Again, I don't find your definitions to be in keeping with commonly understood meanings. 'story' and 'narrative' are IMHO synonymous. If the character's go down a dead end nothing happens, they might as well not have been given a dead end to go down at all, they just turn around and go back the other way. Its 'color' at best, there's no 'story' there that is worth even talking about, it has no real plot, there's no dramatic need being filled, no character progression, nothing. The DM can JUST AS WELL say "you wander around for a while in an almost maze-like area with several dead ends, searching produces no evidence of any other passages or other features, after an hour you arrive back at your starting point, the right hand way beckons..."

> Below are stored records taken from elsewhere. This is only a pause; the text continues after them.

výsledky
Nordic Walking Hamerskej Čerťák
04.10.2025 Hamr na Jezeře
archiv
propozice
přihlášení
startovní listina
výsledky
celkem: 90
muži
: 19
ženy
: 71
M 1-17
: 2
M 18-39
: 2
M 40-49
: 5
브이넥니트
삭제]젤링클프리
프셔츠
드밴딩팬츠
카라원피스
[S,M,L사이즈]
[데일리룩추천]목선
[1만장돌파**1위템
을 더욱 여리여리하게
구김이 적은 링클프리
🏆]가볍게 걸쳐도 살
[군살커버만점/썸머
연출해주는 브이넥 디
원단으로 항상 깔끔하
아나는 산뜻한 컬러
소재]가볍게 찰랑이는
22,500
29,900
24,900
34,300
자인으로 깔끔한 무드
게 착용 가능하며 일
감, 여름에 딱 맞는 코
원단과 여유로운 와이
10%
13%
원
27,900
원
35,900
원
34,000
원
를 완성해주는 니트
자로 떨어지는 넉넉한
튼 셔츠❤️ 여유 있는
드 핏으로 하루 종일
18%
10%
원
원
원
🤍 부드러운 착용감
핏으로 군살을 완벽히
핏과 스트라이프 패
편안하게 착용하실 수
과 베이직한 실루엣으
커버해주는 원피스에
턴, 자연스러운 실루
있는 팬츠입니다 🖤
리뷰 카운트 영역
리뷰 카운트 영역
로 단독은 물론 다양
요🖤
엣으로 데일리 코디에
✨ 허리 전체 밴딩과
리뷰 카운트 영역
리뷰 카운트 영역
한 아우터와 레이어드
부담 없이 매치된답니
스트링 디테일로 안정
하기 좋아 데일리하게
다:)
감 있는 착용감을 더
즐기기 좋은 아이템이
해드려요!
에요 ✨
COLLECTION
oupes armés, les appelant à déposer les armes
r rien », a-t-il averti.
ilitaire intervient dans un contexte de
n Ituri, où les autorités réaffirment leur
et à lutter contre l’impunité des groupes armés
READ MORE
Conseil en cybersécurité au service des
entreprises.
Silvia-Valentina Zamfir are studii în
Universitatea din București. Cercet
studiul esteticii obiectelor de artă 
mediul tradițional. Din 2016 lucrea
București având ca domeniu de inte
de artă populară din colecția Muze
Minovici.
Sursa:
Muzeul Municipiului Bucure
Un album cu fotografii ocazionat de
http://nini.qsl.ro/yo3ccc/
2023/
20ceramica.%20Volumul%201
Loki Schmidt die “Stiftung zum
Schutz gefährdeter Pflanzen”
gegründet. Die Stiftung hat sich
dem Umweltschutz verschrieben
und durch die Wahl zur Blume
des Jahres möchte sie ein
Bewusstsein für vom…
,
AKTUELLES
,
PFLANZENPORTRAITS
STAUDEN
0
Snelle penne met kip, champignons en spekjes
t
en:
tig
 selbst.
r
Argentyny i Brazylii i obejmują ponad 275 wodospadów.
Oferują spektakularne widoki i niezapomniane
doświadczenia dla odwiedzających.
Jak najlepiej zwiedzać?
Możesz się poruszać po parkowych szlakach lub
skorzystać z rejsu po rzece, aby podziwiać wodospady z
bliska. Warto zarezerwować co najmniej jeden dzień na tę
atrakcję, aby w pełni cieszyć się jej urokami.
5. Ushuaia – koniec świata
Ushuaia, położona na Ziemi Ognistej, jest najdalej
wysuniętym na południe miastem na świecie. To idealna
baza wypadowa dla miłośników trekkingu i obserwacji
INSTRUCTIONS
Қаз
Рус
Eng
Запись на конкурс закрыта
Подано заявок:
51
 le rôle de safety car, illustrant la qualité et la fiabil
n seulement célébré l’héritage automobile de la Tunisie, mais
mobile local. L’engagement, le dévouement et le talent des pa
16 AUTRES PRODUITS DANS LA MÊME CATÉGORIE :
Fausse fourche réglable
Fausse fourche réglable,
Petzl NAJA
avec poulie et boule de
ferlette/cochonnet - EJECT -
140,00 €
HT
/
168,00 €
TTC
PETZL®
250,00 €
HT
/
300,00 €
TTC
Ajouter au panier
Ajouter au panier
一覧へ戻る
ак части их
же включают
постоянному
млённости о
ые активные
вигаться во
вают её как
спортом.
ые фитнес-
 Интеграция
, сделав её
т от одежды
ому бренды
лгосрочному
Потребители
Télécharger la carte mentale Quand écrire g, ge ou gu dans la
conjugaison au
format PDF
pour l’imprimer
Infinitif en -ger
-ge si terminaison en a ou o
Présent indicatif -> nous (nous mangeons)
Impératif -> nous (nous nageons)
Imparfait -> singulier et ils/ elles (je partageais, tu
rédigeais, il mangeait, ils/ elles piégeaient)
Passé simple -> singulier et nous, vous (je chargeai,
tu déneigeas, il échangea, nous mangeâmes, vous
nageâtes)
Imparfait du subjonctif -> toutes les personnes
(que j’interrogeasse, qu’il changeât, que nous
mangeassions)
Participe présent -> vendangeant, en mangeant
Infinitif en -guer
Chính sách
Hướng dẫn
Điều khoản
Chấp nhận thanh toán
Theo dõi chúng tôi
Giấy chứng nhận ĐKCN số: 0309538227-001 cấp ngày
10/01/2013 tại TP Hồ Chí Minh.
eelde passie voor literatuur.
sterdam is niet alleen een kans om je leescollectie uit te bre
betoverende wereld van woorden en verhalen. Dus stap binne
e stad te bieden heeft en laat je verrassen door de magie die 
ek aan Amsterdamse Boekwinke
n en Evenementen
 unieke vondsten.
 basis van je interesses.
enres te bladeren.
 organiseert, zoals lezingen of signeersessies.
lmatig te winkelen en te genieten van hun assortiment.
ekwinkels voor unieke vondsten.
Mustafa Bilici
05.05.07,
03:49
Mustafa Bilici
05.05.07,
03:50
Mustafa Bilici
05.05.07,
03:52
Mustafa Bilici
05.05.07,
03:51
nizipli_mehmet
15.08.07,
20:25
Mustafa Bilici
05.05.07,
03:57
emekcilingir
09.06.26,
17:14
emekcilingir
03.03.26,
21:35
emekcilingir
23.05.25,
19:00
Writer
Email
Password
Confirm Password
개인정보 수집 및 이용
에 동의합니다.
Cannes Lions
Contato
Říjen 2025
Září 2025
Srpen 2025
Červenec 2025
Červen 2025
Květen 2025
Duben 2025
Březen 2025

And note, there's no separate 'narrative causality' here. Its exactly the same as any other technique, except the DM is taking into account the narrative place of things, so that the story attains some pacing and stays close to a plotline of some sort. Now, perhaps the DM might, in 'Pemertonian' style decide that the dwarf is really interested in stonework and loves tricks and traps, so the maze actually has some false shifting walls and sloping passages. Unbeknownst to the party (or maybe not if they detect it) they end up on a lower level at a junction that LOOKS exactly like the one they passed before, but isn't... Pemerton might arrange this at the time the characters arrived at the original junction simply because he knew that what was already to the right wasn't something they would be too interested in. THAT you might call 'narrative causality' if you wish, though in the actual narrative the 'cause' will be the sloping passages and shifting walls.